Als een verzekerde geen werkgever (meer) heeft en 52 weken arbeidsongeschikt is geweest heeft deze recht op ziekengeld als hij:
- ongeschikt is tot het verrichten van zijn arbeid, als bedoeld in artikel 19 én
- slechts in staat is ten hoogste 65% te verdienen van het maatmaninkomen per uur met algemeen geaccepteerde arbeid waartoe hij met zijn krachten en bekwaamheden in staat is (artikel 19aa, eerste lid, en artikel 19ab, derde lid, van de ZW).
De mate van arbeidsongeschiktheid wordt vastgesteld op basis van een verzekeringsgeneeskundig en een arbeidskundig onderzoek (artikel 19ab, eerste lid, van de ZW).
Volgens artikel 5 van de Wet WIA is gedeeltelijk arbeidsgeschikt degene die als rechtstreeks en objectief medisch vast te stellen gevolg van ziekte, gebrek, zwangerschap of bevalling slechts in staat is met arbeid ten hoogste 65% te verdienen van het maatmaninkomen per uur, maar die niet volledig en duurzaam arbeidsongeschikt is.
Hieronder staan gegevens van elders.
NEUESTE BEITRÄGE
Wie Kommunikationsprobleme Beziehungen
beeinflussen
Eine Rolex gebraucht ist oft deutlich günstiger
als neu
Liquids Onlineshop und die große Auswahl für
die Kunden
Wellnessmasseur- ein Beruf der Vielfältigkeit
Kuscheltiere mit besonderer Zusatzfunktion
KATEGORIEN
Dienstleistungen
Dit betekent dat pas recht op uitkering bestaat bij een mate van arbeidsongeschiktheid van 35% of meer.
Voordat de verzekerde aanspraak kan maken op een WIA-uitkering, geldt voor hem een wachttijd van 104 weken (artikel 23, eerste lid van de Wet WIA)

Voetnoten

1.Zie de uitspraak van de CRvB van 23 juni 2021, ECLI:NL:CRVB:2021:1491.
2.Zie bijvoorbeeld de uitspraak van de CRvB van 21 februari 2014, ECLI:NL:CRVB:2014:630.
3.Zie bijvoorbeeld de uitspraak van de CRvB van 7 mei 2021, ECLI:NL:CRVB:2021:1120.
4.Zie bijvoorbeeld de uitspraak van de CRvB van 2 september 2020, ECLI:NL:CRVB:2020:2064.
5.Zie bijvoorbeeld de uitspraak van de CRvB van 29 mei 2024, ECLI:NL:CRVB:2024:1072.